As result, this two log entities has been merged into one, in elasticsearch it looks like:

{
  "_index": "mp_eai-6.3.0-2018.29",
  "_type": "doc",
  "_id": "416HrWQBchTaZXe-Fi1s",
  "_version": 1,
  "_score": null,
  "_source": {
    "content_length": 21655,
    "tag": "mp_eai",
    "requested_uri": "/admin/tasks",
    "status_code": 200,
    "remote_host": "127.0.0.1",
    "protocol": "HTTP/1.0",
    "source": "/var/log/application/eai-service.json",
    "method": "GET",
    "host": {
      "name": "appserver"
    },
    "beat": {
      "name": "server1",
      "hostname": "server1",
      "version": "6.3.0"
    },
    "elapsed_time": 92,
    "@timestamp": "2018-07-18T13:15:04.269Z",
    "offset": 3330035,
    "tags": [
      "beats_input_codec_plain_applied"
    ],
    "message": "127.0.0.1 - - [2018-07-18T17:15:02.082+04:00] \"GET /admin/tasks?page=0&size=20&sort=created,desc HTTP/1.0\" 200 21655\n127.0.0.1 - - [2018-07-18T17:15:04.269+04:00] \"GET /admin/tasks?page=0&size=20&sort=created,desc HTTP/1.0\" 200 21655",
    "@version": "1",
    "requested_url": "GET /admin/tasks?page=0&size=20&sort=created,desc HTTP/1.0"
  },
  "fields": {
    "@timestamp": [
      "2018-07-18T13:15:04.269Z"
    ]
  },
  "sort": [
    1531919704269
  ]
}

Logstash output:

output {

if [tag] == "mp_eai" {
  elasticsearch {
    hosts => ["elkserver1:9200", "elkserver2:9200", "elkserver3:9200"]
    user => logstash_internal
    password => testpassword
    sniffing => true
    manage_template => false
    index => "mp_eai-%{[@metadata][version]}-%{+xxxx.ww}"
}
}

  stdout {
      codec => rubydebug
          }
}

Could you please advise, whats wrong?


(Andrew Cholakian) #2

I'm not sure why the json options are working, but using the processor does.

For example:

filebeat.inputs:
- type: tcp
  host: "localhost:7070"
  multiline:
    pattern: '^\{'
    negate: true
    match: after
  fields:
    tag: mp_eai
  processors:
    - decode_json_fields:
        fields: ["message"]

and running head multi.json | nc localhost 7070 where multi.json includes your sample data.


(Ilia Matveikin) #3

Hi Andrew, Thanks for reply.

Actually, I`m wondering why the message fields have been merged.
Btw, now I cant reproduce the issue.

Could you please confirm that config I`ve shown will merge multiline, eg.:

{
		"@timestamp":"2018-07-18T17:15:04.269+04:00",
		"@version":"1",
		"message":"127.0.0.1 - - [2018-07-18T17:15:04.269+04:00] \"GET /admin/tasks?page=0&size=20&sort=created,desc HTTP/1.0\" 200 21655","method":"GET","protocol":"HTTP/1.0",
		"status_code":200,
		"requested_url":"GET /admin/tasks?page=0&size=20&sort=created,desc HTTP/1.0",
		"requested_uri":"/admin/tasks",
		"remote_host":
		"127.0.0.1",
		"content_length":21655,
		"elapsed_time":92
}

(ruflin) #4

The reasons the processor works and json does is the order of the execution.
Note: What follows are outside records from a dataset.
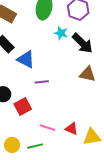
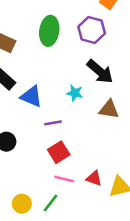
cyan star: (61, 33) -> (75, 93), moved
red square: (23, 106) -> (59, 152), moved
green line: (35, 146) -> (50, 203), turned -35

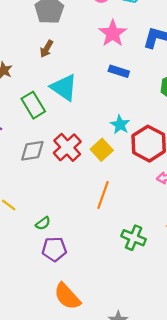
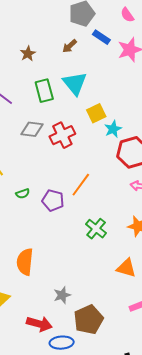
blue rectangle: (119, 71) -> (101, 37), moved
yellow square: (102, 150) -> (96, 113), moved
purple pentagon: (54, 249) -> (53, 200), moved
orange semicircle: (67, 296) -> (25, 262), turned 32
Multiline is applied after the json decoder and is part of the reader / harvester. All the processors are only applied after the data has been collected by the harvester so they are applied after multiline.


(system) #5

This topic was automatically closed 28 days after the last reply. New replies are no longer allowed.